Doubleday Amanda R, Sippel Rebecca S
Division of Endocrine Surgery, Department of Surgery, University of Wisconsin School of Medicine and Public Health, Madison, WI, USA.
Gland Surg. 2020 Feb;9(1):124-135. doi: 10.21037/gs.2019.11.01.
Hyperthyroidism is a condition where the thyroid gland produces and secretes inappropriately high amounts of thyroid hormone which can lead to thyrotoxicosis. The prevalence of hyperthyroidism in the United States is approximately 1.2%. There are many different causes of hyperthyroidism, and the most common causes include Graves' disease (GD), toxic multinodular goiter and toxic adenoma. The diagnosis can be made based on clinical findings and confirmed with biochemical tests and imaging techniques including ultrasound and radioactive iodine uptake scans. This condition impacts many different systems of the body including the integument, musculoskeletal, immune, ophthalmic, reproductive, gastrointestinal and cardiovascular systems. It is important to recognize common cardiovascular manifestations such as hypertension and tachycardia and to treat these patients with beta blockers. Early treatment of cardiovascular manifestations along with treatment of the hyperthyroidism can prevent significant cardiovascular events.
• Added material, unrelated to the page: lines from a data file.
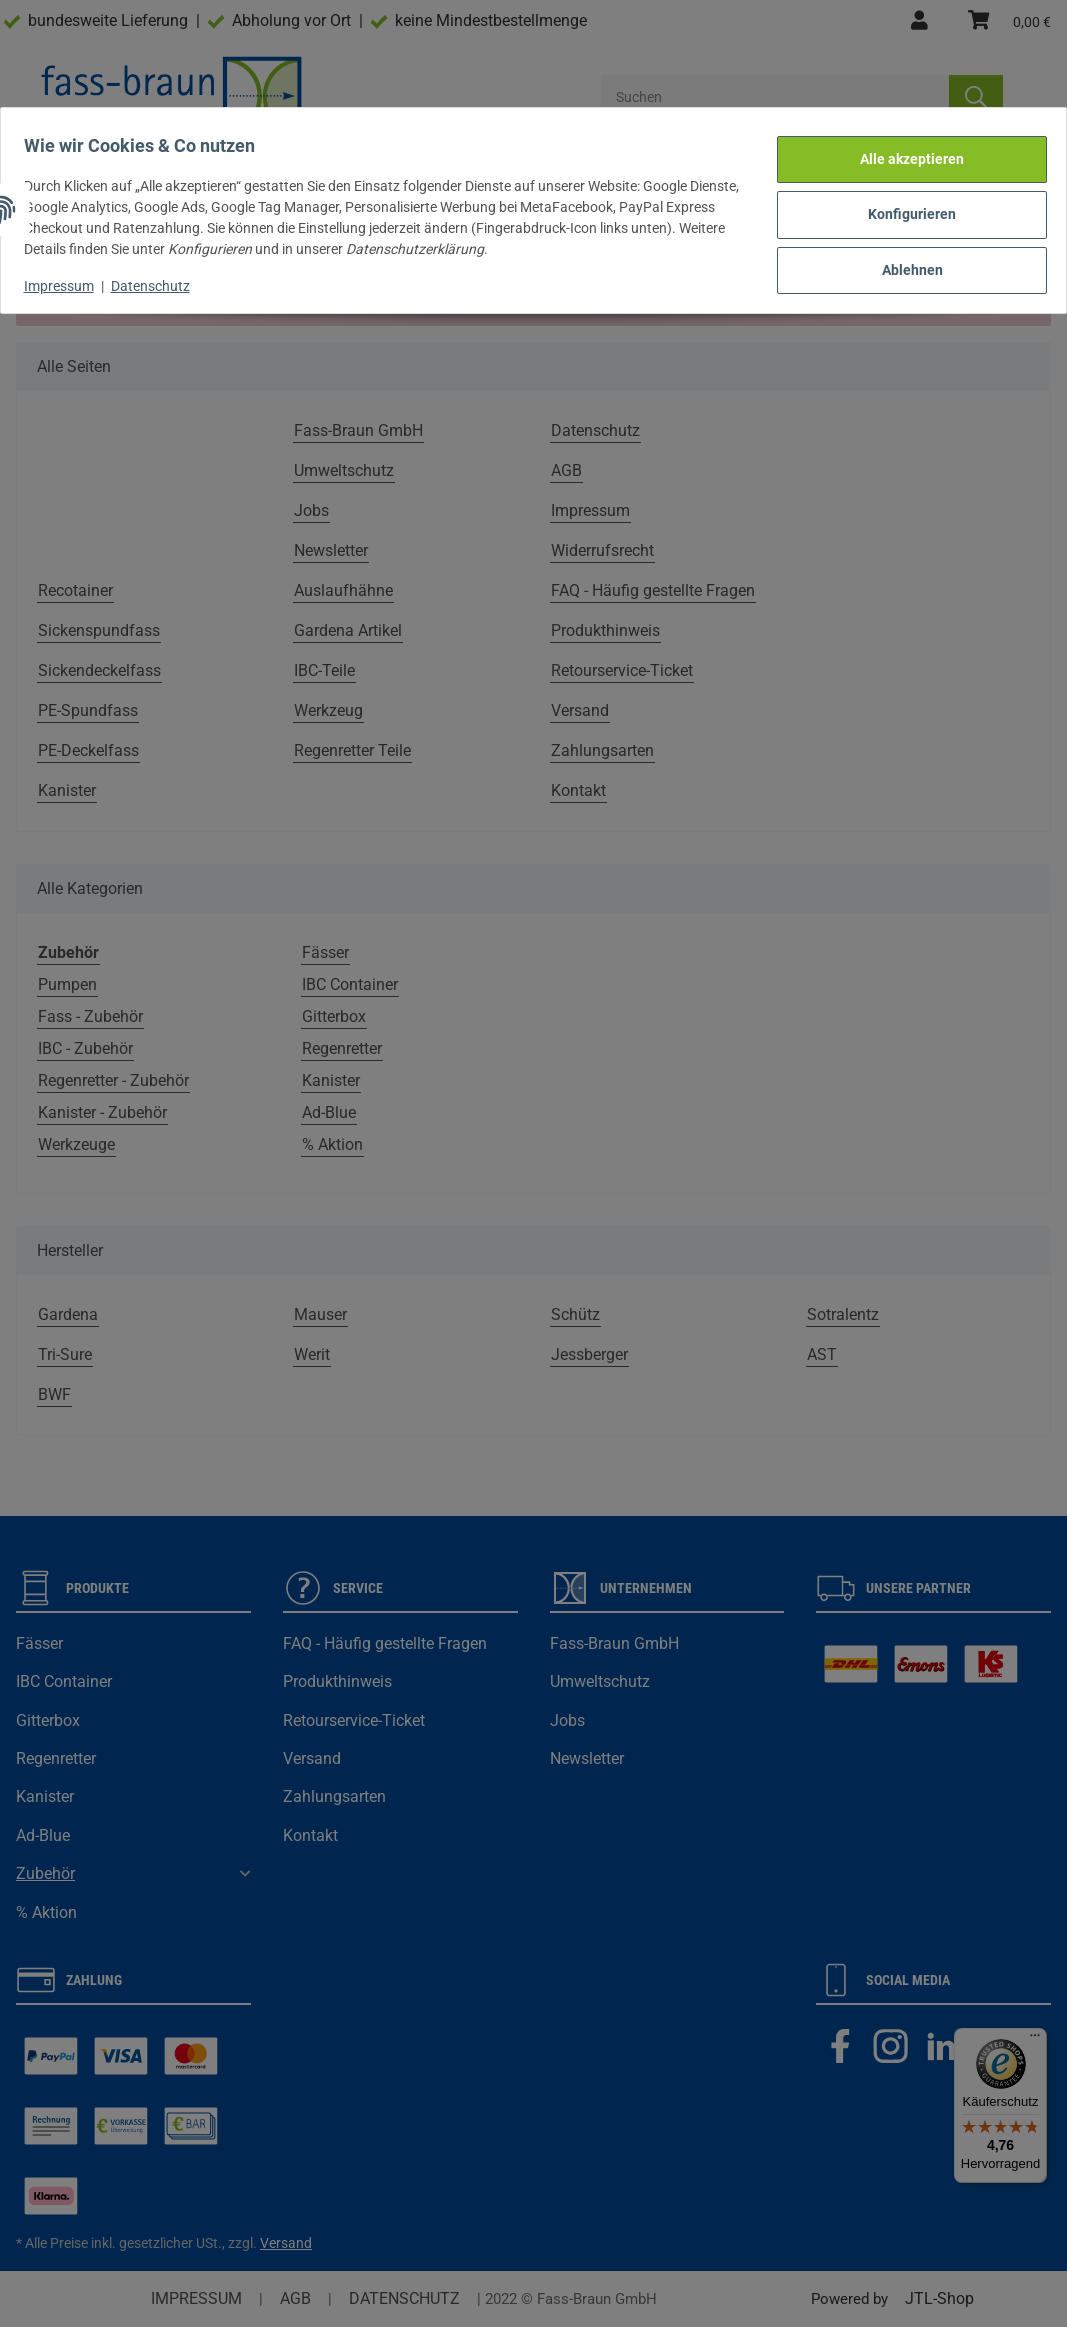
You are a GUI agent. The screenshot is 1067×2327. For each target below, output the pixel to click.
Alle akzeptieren (903, 153)
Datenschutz (159, 276)
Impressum (68, 276)
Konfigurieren (903, 205)
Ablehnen (903, 257)
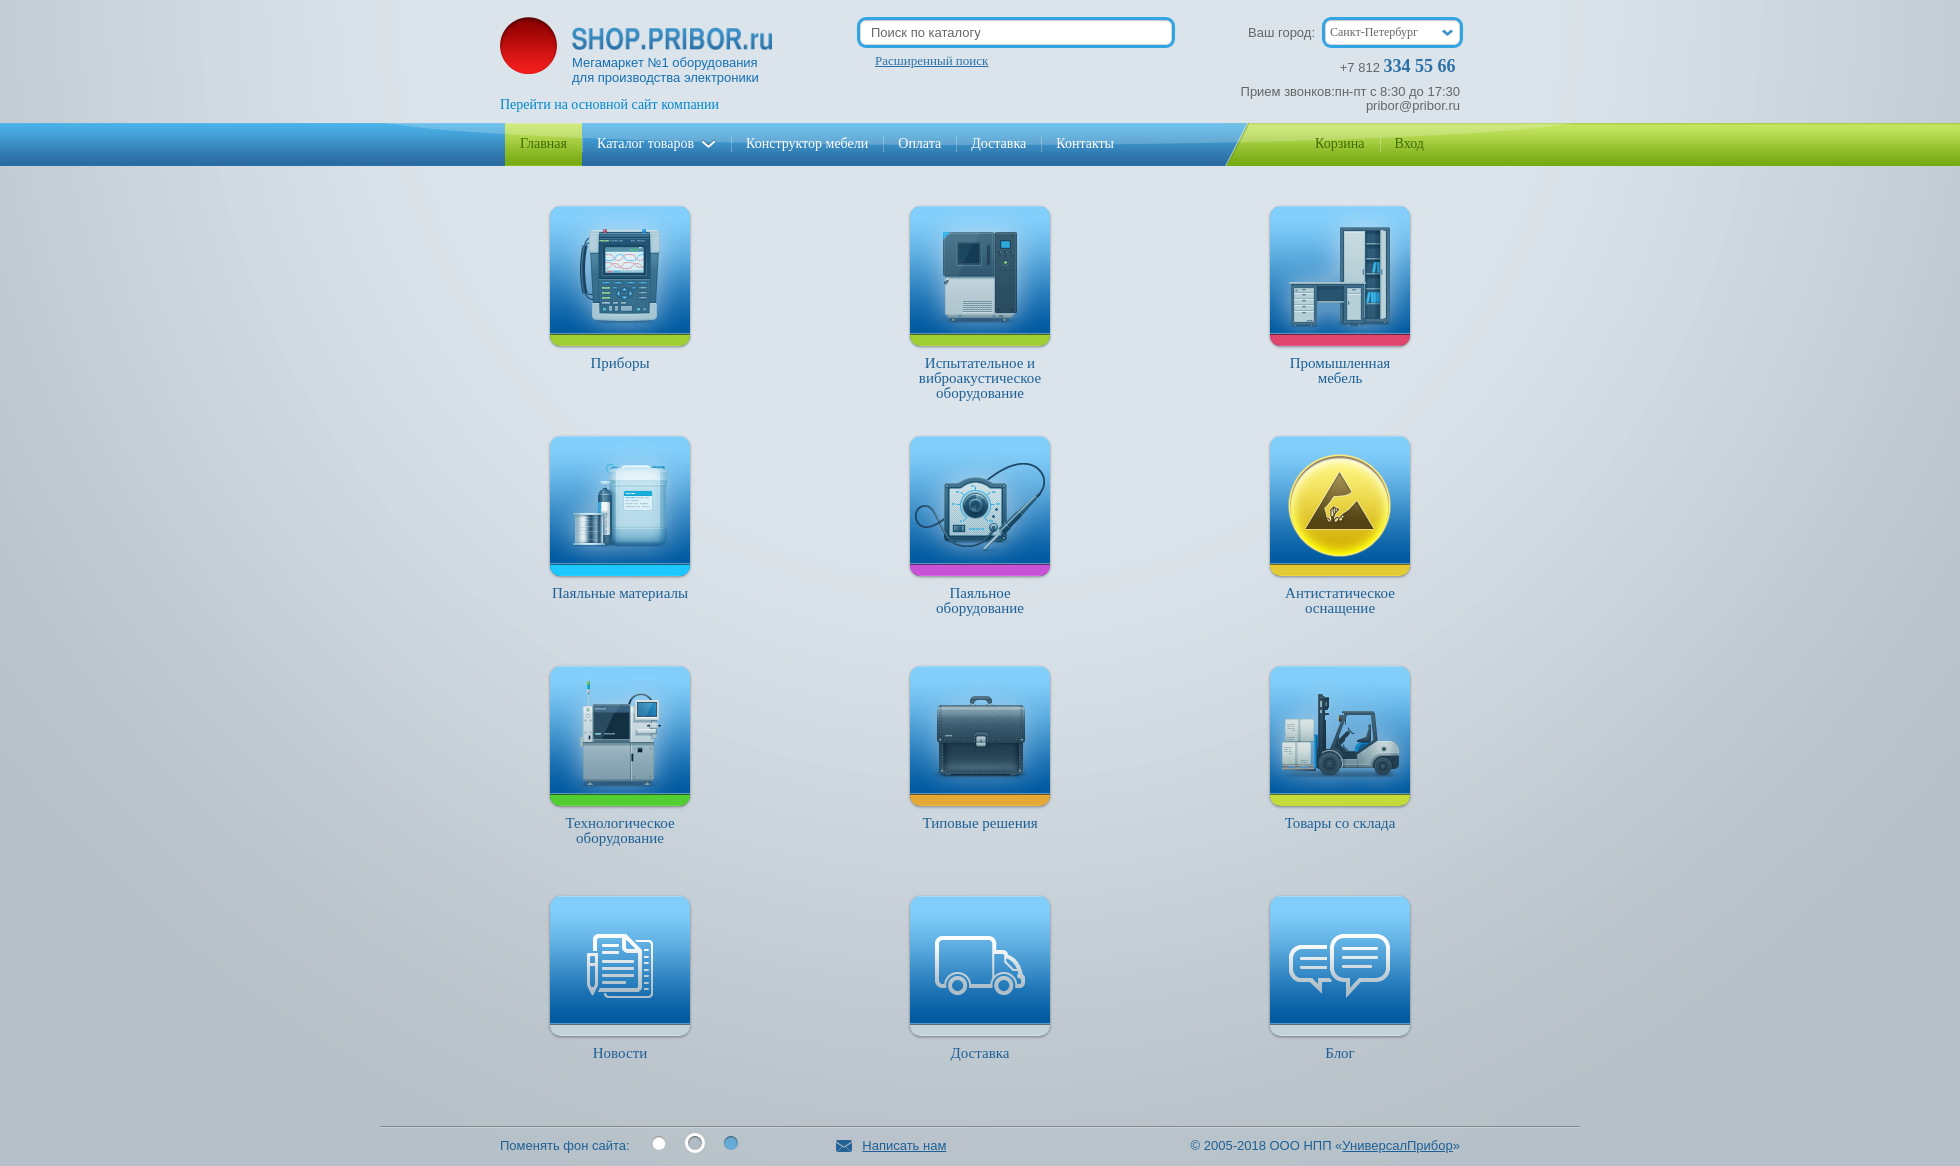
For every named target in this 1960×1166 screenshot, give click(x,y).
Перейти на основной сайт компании (609, 104)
Management options for hyperthyroidism include anti-thyroid medications, radioactive iodine, and surgery. Anti-thyroid medications are often used temporarily to treat thyrotoxicosis in preparation for more definitive treatment with radioactive iodine or surgery, but in select cases, patients can remain on antithyroid medications long-term. Radioactive iodine is a successful treatment for hyperthyroidism but should not be used in GD with ophthalmic manifestations. Recent studies have shown an increased concern for the development of secondary cancers as a result of radioactive iodine treatment. In the small percentage of patients who are not successfully treated with radioactive iodine, they can undergo re-treatment or surgery. Surgery includes a total thyroidectomy for GD and toxic multinodular goiters and a thyroid lobectomy for toxic adenomas. Surgery should be considered for those who have a concurrent cancer, in pregnancy, for compressive symptoms and in GD with ophthalmic manifestations. Surgery is cost effective with a high-volume surgeon. Preoperatively, patients should be on anti-thyroid medications to establish a euthyroid state and on beta blockers for any cardiovascular manifestations. Thyroid storm is a rare but life-threatening condition that can occur with thyrotoxicosis that must be treated with a multidisciplinary approach and ultimately, definitive treatment of the hyperthyroidism.
甲状腺功能亢进症是一种甲状腺产生并分泌过量甲状腺激素,进而可能导致甲状腺毒症的病症。在美国,甲状腺功能亢进症的患病率约为1.2%。甲状腺功能亢进症有多种不同病因,最常见的病因包括格雷夫斯病(GD)、毒性多结节性甲状腺肿和毒性腺瘤。可根据临床表现做出诊断,并通过生化检查以及包括超声和放射性碘摄取扫描在内的成像技术加以确诊。这种病症会影响身体的许多不同系统,包括皮肤、肌肉骨骼、免疫、眼科、生殖、胃肠道和心血管系统。认识到高血压和心动过速等常见心血管表现并使用β受体阻滞剂治疗这些患者很重要。早期治疗心血管表现以及甲状腺功能亢进症可预防重大心血管事件。甲状腺功能亢进症的治疗选择包括抗甲状腺药物、放射性碘和手术。抗甲状腺药物通常用于临时治疗甲状腺毒症,为采用放射性碘或手术进行更明确的治疗做准备,但在某些情况下,患者可长期服用抗甲状腺药物。放射性碘是治疗甲状腺功能亢进症的一种有效方法,但患有眼部表现的GD患者不应使用。最近的研究表明,人们越来越担心放射性碘治疗会导致继发性癌症。在未成功接受放射性碘治疗的小部分患者中,他们可接受再次治疗或手术。手术包括对GD和毒性多结节性甲状腺肿进行全甲状腺切除术,对毒性腺瘤进行甲状腺叶切除术。对于患有并发癌症、处于妊娠期、有压迫症状以及患有眼部表现的GD患者,应考虑手术治疗。由经验丰富的外科医生进行手术具有成本效益。术前,患者应服用抗甲状腺药物以建立甲状腺功能正常状态,并服用β受体阻滞剂以应对任何心血管表现。甲状腺危象是一种罕见但危及生命的病症,可发生于甲状腺毒症,必须采用多学科方法进行治疗,最终对甲状腺功能亢进症进行明确治疗。